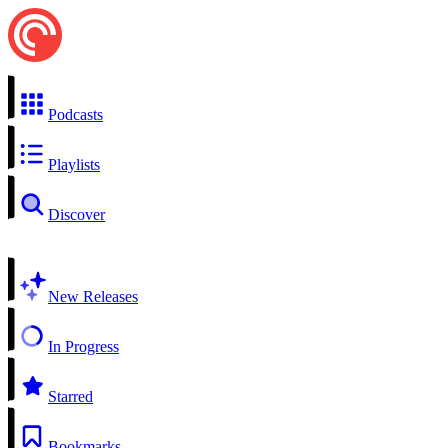
Podcasts
Playlists
Discover
New Releases
In Progress
Starred
Bookmarks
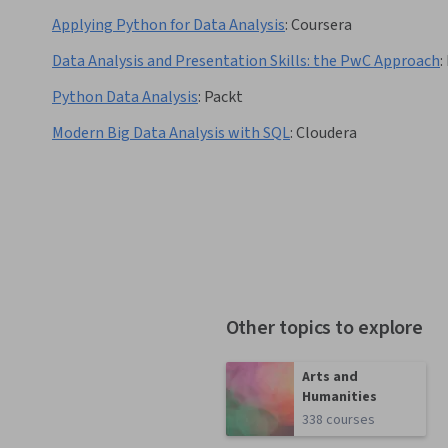
Applying Python for Data Analysis
:
Coursera
Data Analysis and Presentation Skills: the PwC Approach
:
Python Data Analysis
:
Packt
Modern Big Data Analysis with SQL
:
Cloudera
Other topics to explore
Arts and
Humanities
338 courses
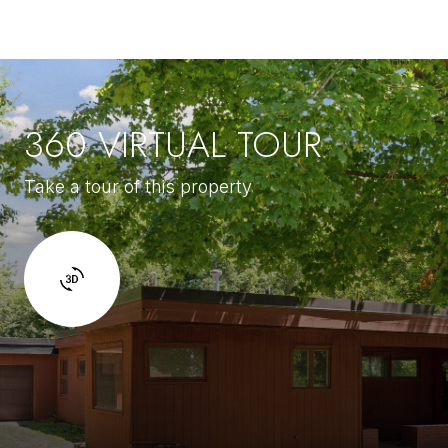
360 VIRTUAL TOUR
Take a tour of this property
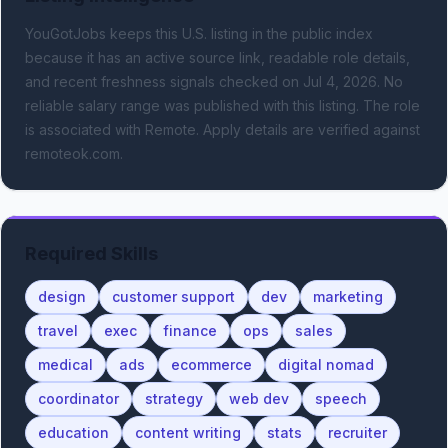
YouGotJobs keeps this U.S. listing in the public index
because it has an active source link, readable role details,
and recent freshness signals
checked on Jul 4, 2026
.
No
reliable salary range was published with this listing.
The role
is associated with Remote.
Apply details are verified against
remoteok.com.
Required Skills
design
customer support
dev
marketing
travel
exec
finance
ops
sales
medical
ads
ecommerce
digital nomad
coordinator
strategy
web dev
speech
education
content writing
stats
recruiter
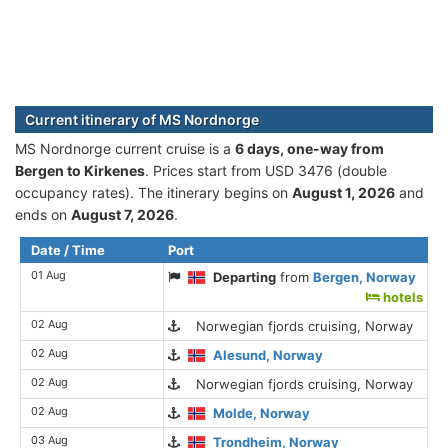
Current itinerary of MS Nordnorge
MS Nordnorge current cruise is а
6 days, one-way from
Bergen to Kirkenes
. Prices start from USD 3476 (double
occupancy rates). The itinerary begins on
August 1, 2026
and
ends on
August 7, 2026
.
Date / Time
Port
01 Aug
Departing
from
Bergen, Norway
hotels
02 Aug
Norwegian fjords cruising, Norway
02 Aug
Alesund, Norway
02 Aug
Norwegian fjords cruising, Norway
02 Aug
Molde, Norway
03 Aug
Trondheim, Norway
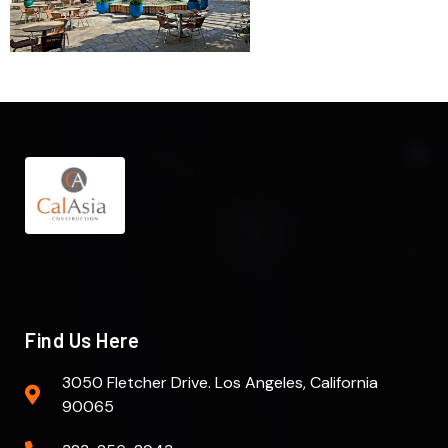
Find Us Here
3050 Fletcher Drive. Los Angeles, California
90065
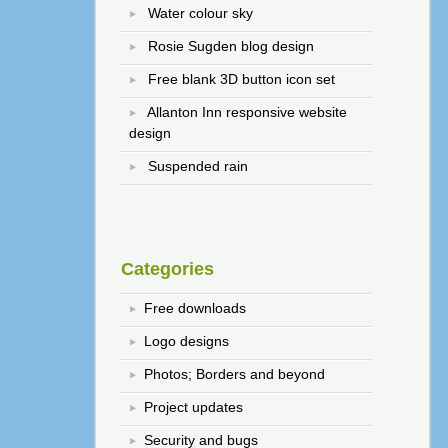
Water colour sky
Rosie Sugden blog design
Free blank 3D button icon set
Allanton Inn responsive website
design
Suspended rain
Categories
Free downloads
Logo designs
Photos; Borders and beyond
Project updates
Security and bugs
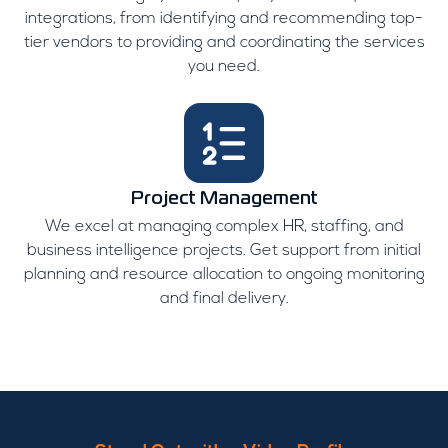
integrations, from identifying and recommending top-
tier vendors to providing and coordinating the services
you need.
Project Management
We excel at managing complex HR, staffing, and
business intelligence projects. Get support from initial
planning and resource allocation to ongoing monitoring
and final delivery.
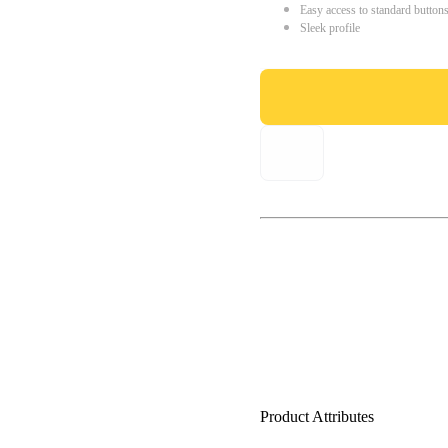
Easy access to standard button
Sleek profile
Product Attributes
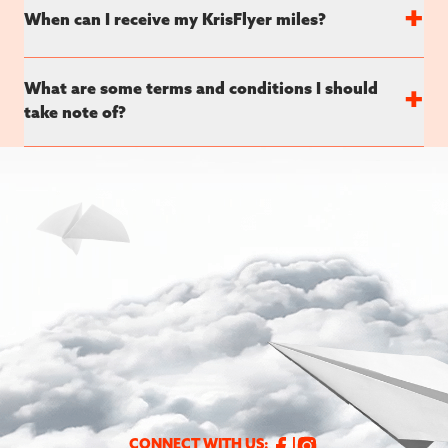
+
When can I receive my KrisFlyer miles?
What are some terms and conditions I should
+
take note of?
CONNECT WITH US:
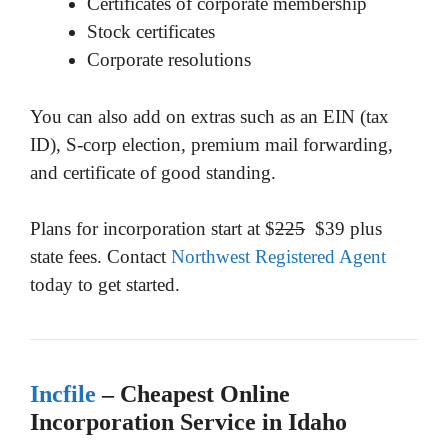
Certificates of corporate membership
Stock certificates
Corporate resolutions
You can also add on extras such as an EIN (tax
ID), S-corp election, premium mail forwarding,
and certificate of good standing.
Plans for incorporation start at $
225
$39 plus
state fees. Contact
Northwest Registered Agent
today to get started.
Incfile
– Cheapest Online
Incorporation Service in Idaho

· · · ·

ABOUT THIS EXERCISE:
When a line in the data above contains the string "listing", copy that line.

EXERCISE SOLUTION:
YouGotJobs keeps this U.S. listing in the public index
reliable salary range was published with this listing.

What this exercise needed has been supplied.